[Task prompt] Reproduce verbatim the line containing "nhức nhối trên." and every line that follows it through the end of the entries below, omitting all pictures.

——

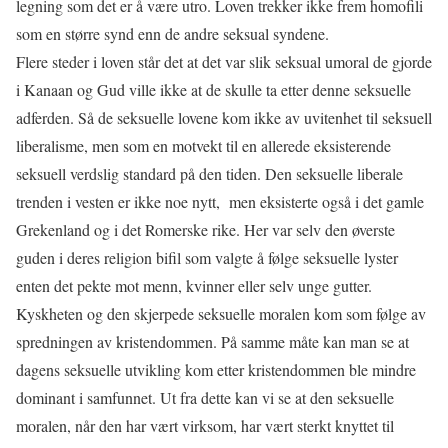
legning som det er å være utro. Loven trekker ikke frem homofili
som en større synd enn de andre seksual syndene.
Flere steder i loven står det at det var slik seksual umoral de gjorde
i Kanaan og Gud ville ikke at de skulle ta etter denne seksuelle
adferden. Så de seksuelle lovene kom ikke av uvitenhet til seksuell
liberalisme, men som en motvekt til en allerede eksisterende
seksuell verdslig standard på den tiden. Den seksuelle liberale
trenden i vesten er ikke noe nytt, men eksisterte også i det gamle
Grekenland og i det Romerske rike. Her var selv den øverste
guden i deres religion bifil som valgte å følge seksuelle lyster
enten det pekte mot menn, kvinner eller selv unge gutter.
Kyskheten og den skjerpede seksuelle moralen kom som følge av
spredningen av kristendommen. På samme måte kan man se at
dagens seksuelle utvikling kom etter kristendommen ble mindre
dominant i samfunnet. Ut fra dette kan vi se at den seksuelle
moralen, når den har vært virksom, har vært sterkt knyttet til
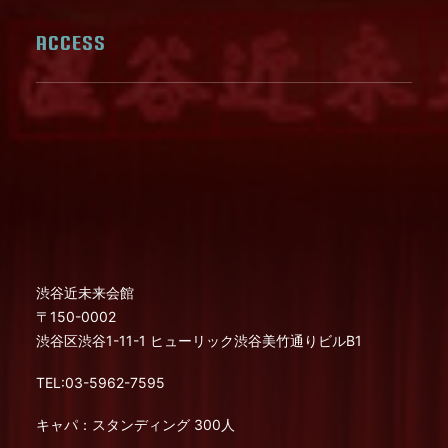
ACCESS
渋谷近未来会館
〒150-0002
渋谷区渋谷1-11-1 ヒューリック渋谷美竹通りビルB1
TEL:03-5962-7595
キャパ：スタンディング 300人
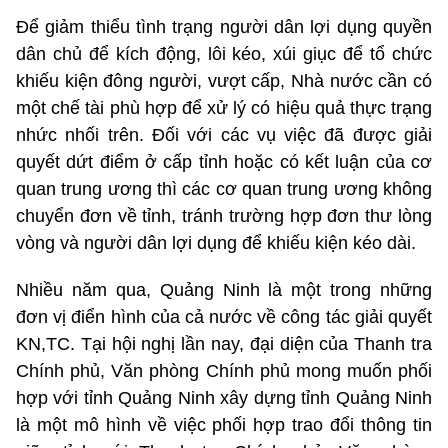
Để giảm thiểu tình trạng người dân lợi dụng quyền
dân chủ để kích động, lôi kéo, xúi giục để tổ chức
khiếu kiện đông người, vượt cấp, Nhà nước cần có
một chế tài phù hợp để xử lý có hiệu quả thực trạng
nhức nhối trên. Đối với các vụ việc đã được giải
quyết dứt điểm ở cấp tỉnh hoặc có kết luận của cơ
quan trung ương thì các cơ quan trung ương không
chuyển đơn về tỉnh, tránh trường hợp đơn thư lòng
vòng và người dân lợi dụng để khiếu kiện kéo dài.
Nhiều năm qua, Quảng Ninh là một trong những
đơn vị điển hình của cả nước về công tác giải quyết
KN,TC. Tại hội nghị lần nay, đại diện của Thanh tra
Chính phủ, Văn phòng Chính phủ mong muốn phối
hợp với tỉnh Quảng Ninh xây dựng tỉnh Quảng Ninh
là một mô hình về việc phối hợp trao đổi thông tin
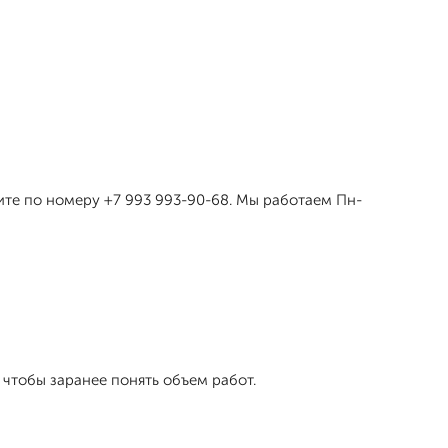
ните по номеру +7 993 993-90-68. Мы работаем Пн-
чтобы заранее понять объем работ.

——

[Solution to this task]
nhức nhối trên. Đối với các vụ việc đã được giải
quyết dứt điểm ở cấp tỉnh hoặc có kết luận của cơ
quan trung ương thì các cơ quan trung ương không
chuyển đơn về tỉnh, tránh trường hợp đơn thư lòng
vòng và người dân lợi dụng để khiếu kiện kéo dài.
Nhiều năm qua, Quảng Ninh là một trong những
đơn vị điển hình của cả nước về công tác giải quyết
KN,TC. Tại hội nghị lần nay, đại diện của Thanh tra
Chính phủ, Văn phòng Chính phủ mong muốn phối
hợp với tỉnh Quảng Ninh xây dựng tỉnh Quảng Ninh
là một mô hình về việc phối hợp trao đổi thông tin
ните по номеру +7 993 993-90-68. Мы работаем Пн-
чтобы заранее понять объем работ.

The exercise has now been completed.